The female patient was admitted to our hospital with fatigue, jaundice, and a recently elevated γ-glutamyl transpeptidase (GGT) level.
The patient had a history of acute hepatitis at age 9 years and was diagnosed as having intrahepatic cholestasis of pregnancy in 2008.
Viral hepatitis (A-E), Epstein-Barr virus, cytomegalovirus infections, and other chronic cholestatic diseases were ruled out.
High serum total bilirubin level was repeatedly observed, whereas alkaline phosphatase and GGT were also repeatedly increased and remained at 5-10 times the upper limit of normal.
Genetic testing revealed a pathogenic heterozygous mutation, ex13 c.1531G > A (p.A511T), in the ATP-binding cassette, subfamily B, member 4 (ABCB4) gene.
Liver biopsy led to the diagnosis of biliary cirrhosis with ductopenia.
The patient’s symptoms and liver function improved after 3 mo of treatment with ursodeoxycholic acid.

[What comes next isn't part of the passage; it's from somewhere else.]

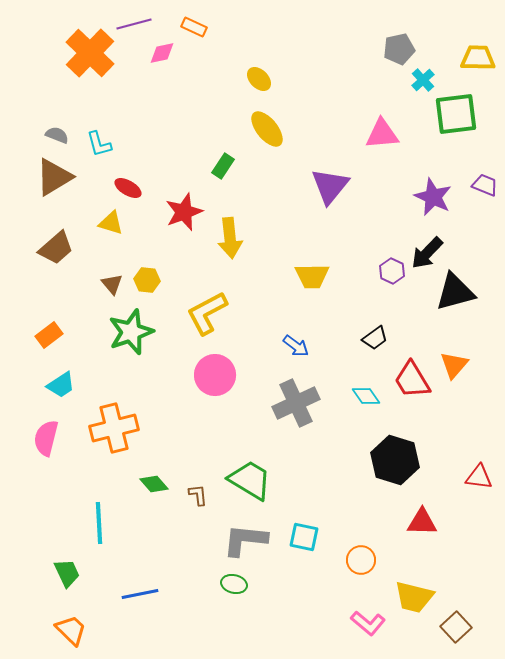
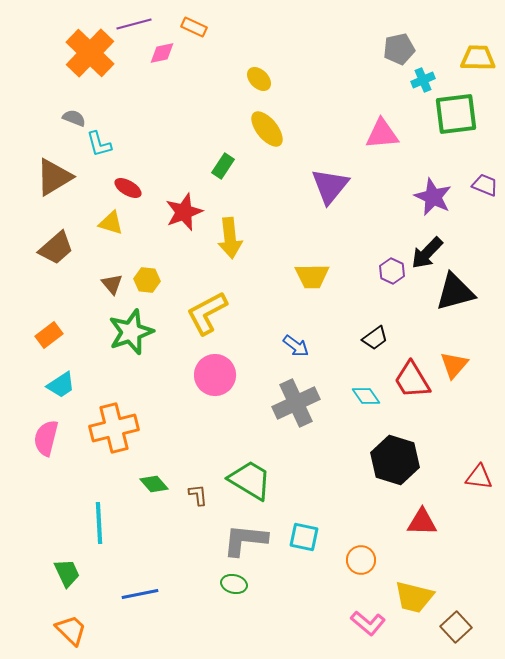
cyan cross at (423, 80): rotated 20 degrees clockwise
gray semicircle at (57, 135): moved 17 px right, 17 px up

Reports on progressive familial intrahepatic cholestasis type 3 (PFIC3) with high GGT are rare. We identified a mutant gene fragment in PFIC3, which has not been previously reported in the East Asian population.
PFIC3 is caused by a mutation in the ABCB4 gene encoding multidrug resistance protein 3.
Experiences and lessons
PFIC3 is a subtype of progressive familial intrahepatic cholestasis that differs from PFIC1 and PFIC2 in that serum GGT is elevated.